Photo credit: Jim Denevan
San Francisco-based land artist Jim Denevan and his assistants created these icy loops and circular designs over frozen, snow-covered Lake Baikal in Siberia. It takes up nine square miles. The ephemeral work was “painted” with sweeping. Denevan also made other wintery land art with "stomping". Wild.
Graffiti is motivated by the drive to put your name on things, legally or otherwise, on as many things as possible. That’s why SABER’s masterful piece in the bed of the Los Angeles River — often argued to be the world’s biggest — was such a big deal. And then it was quickly painted over by authorities.
Photo credit: Forbes
Speaking of putting your name on things, Sheikh Hamad bin Hamdan Al Nahyan has hired laborers to dig deep canals forming ”
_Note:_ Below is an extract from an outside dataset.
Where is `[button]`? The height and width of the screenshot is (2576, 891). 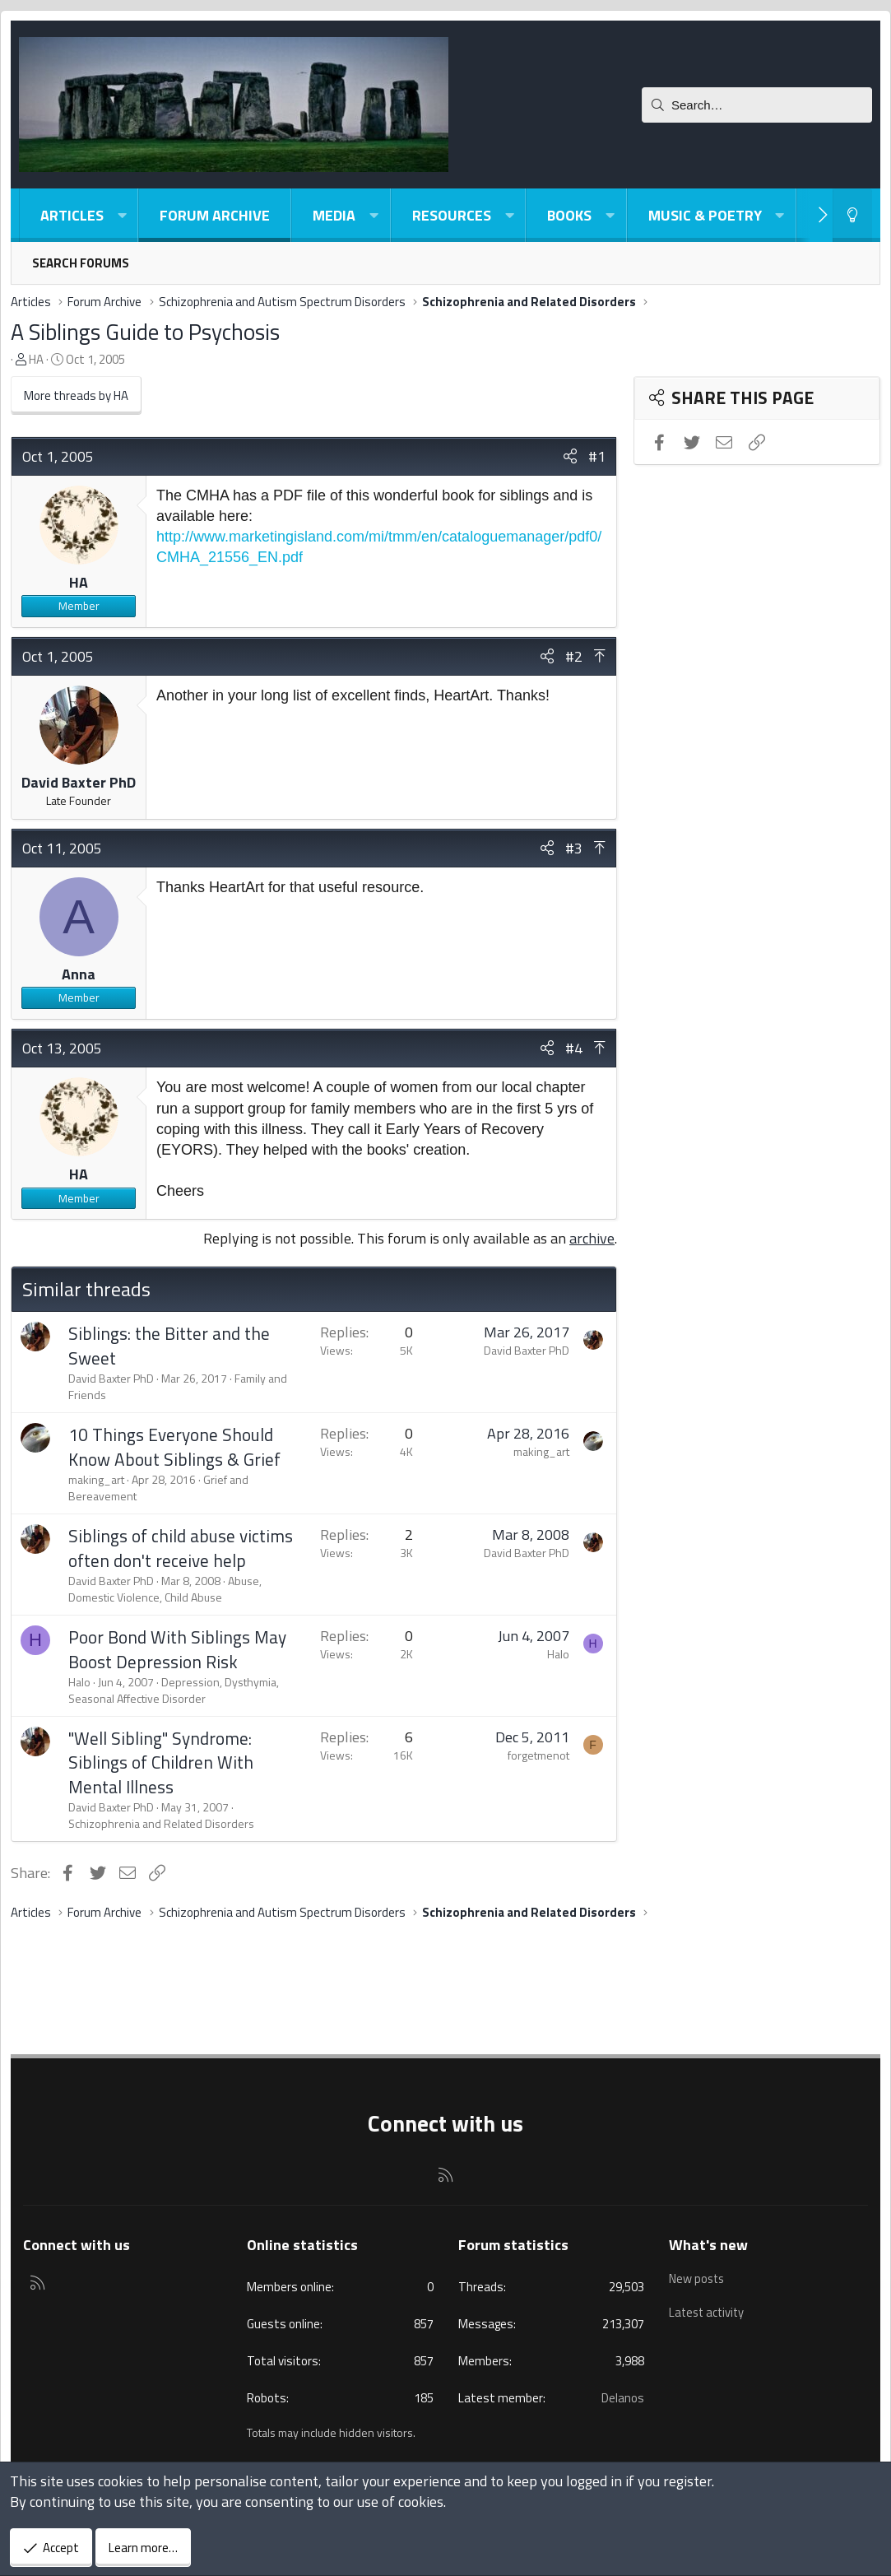
[button] is located at coordinates (121, 215).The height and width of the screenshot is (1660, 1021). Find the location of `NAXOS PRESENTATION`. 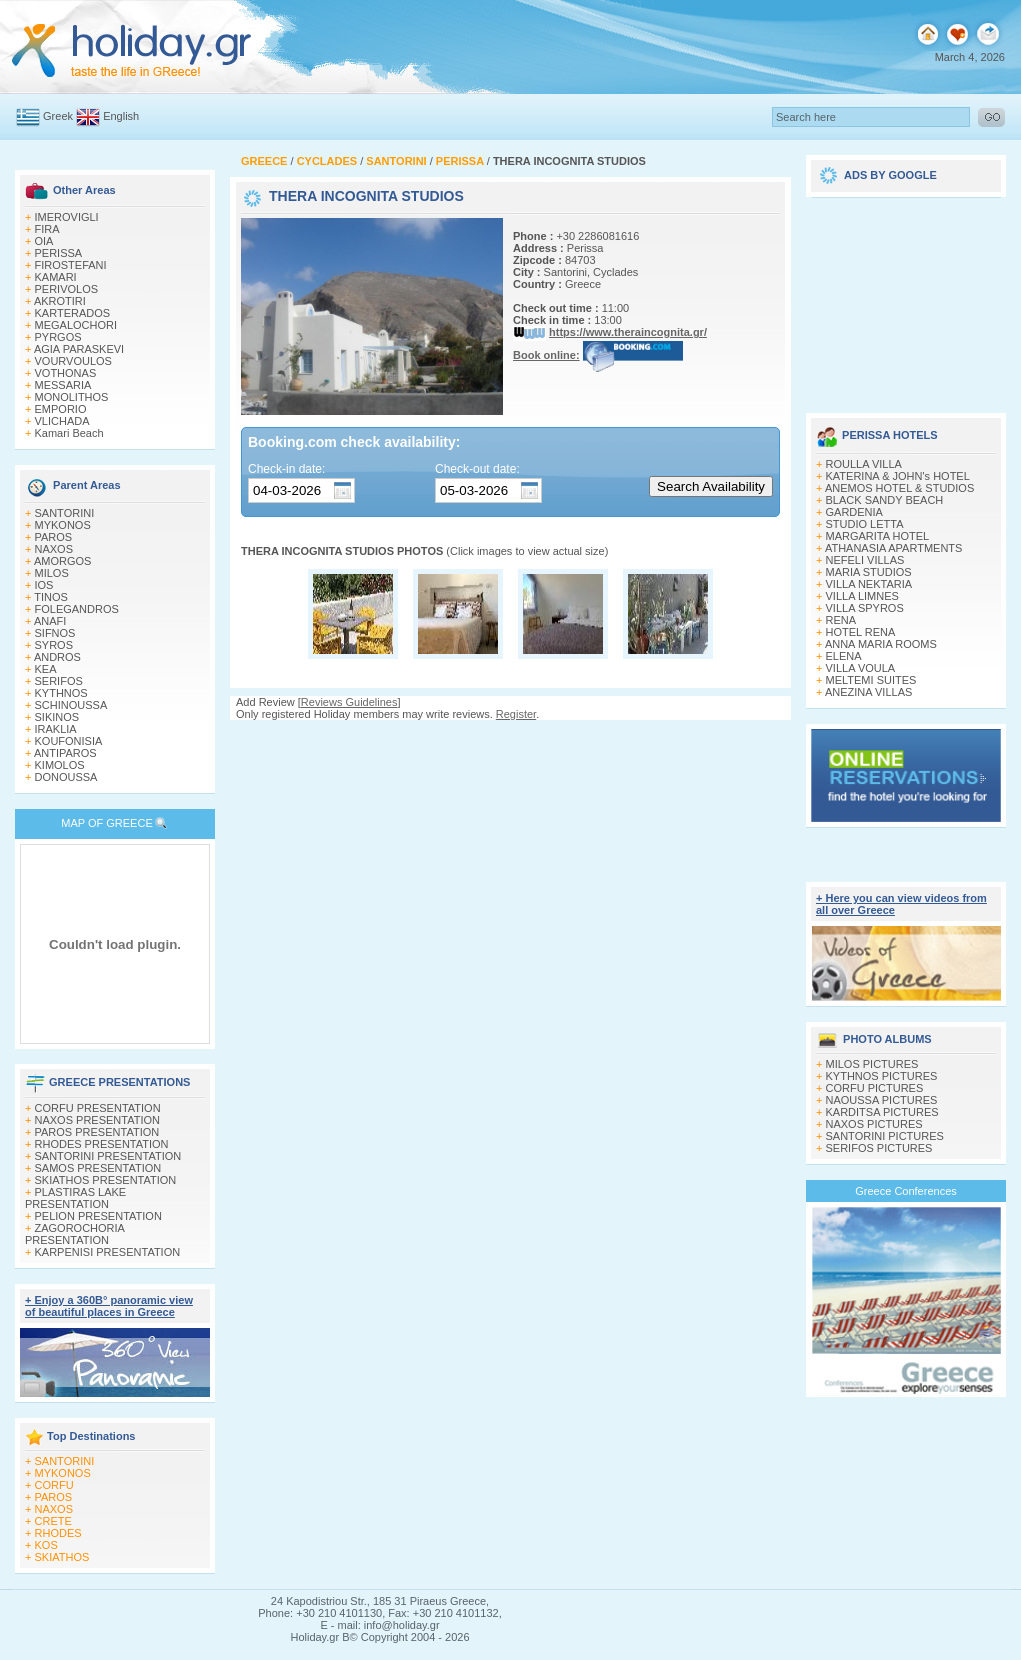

the biggest graffiti tag the world has ever seen.” Where else is this done but Abu Dhabi?
Déjà vu.
Here’s the world’s biggest portrait made out of toast by museum curator Laura Hadland. She created this portrait of her mother-in-law with 9,852 slices of toast. It’s 32’8″ x by 42’3″.
Photo credit: Crooked Brains
Here’s the Guinness World Record holder for “Largest TV sculpture,” spanning 33,744.85 square feet with 2,903 television sets, constructed by Lithuanian artist Gintaras Karosas in the Open Air Museum in Vilnius, Lithuania.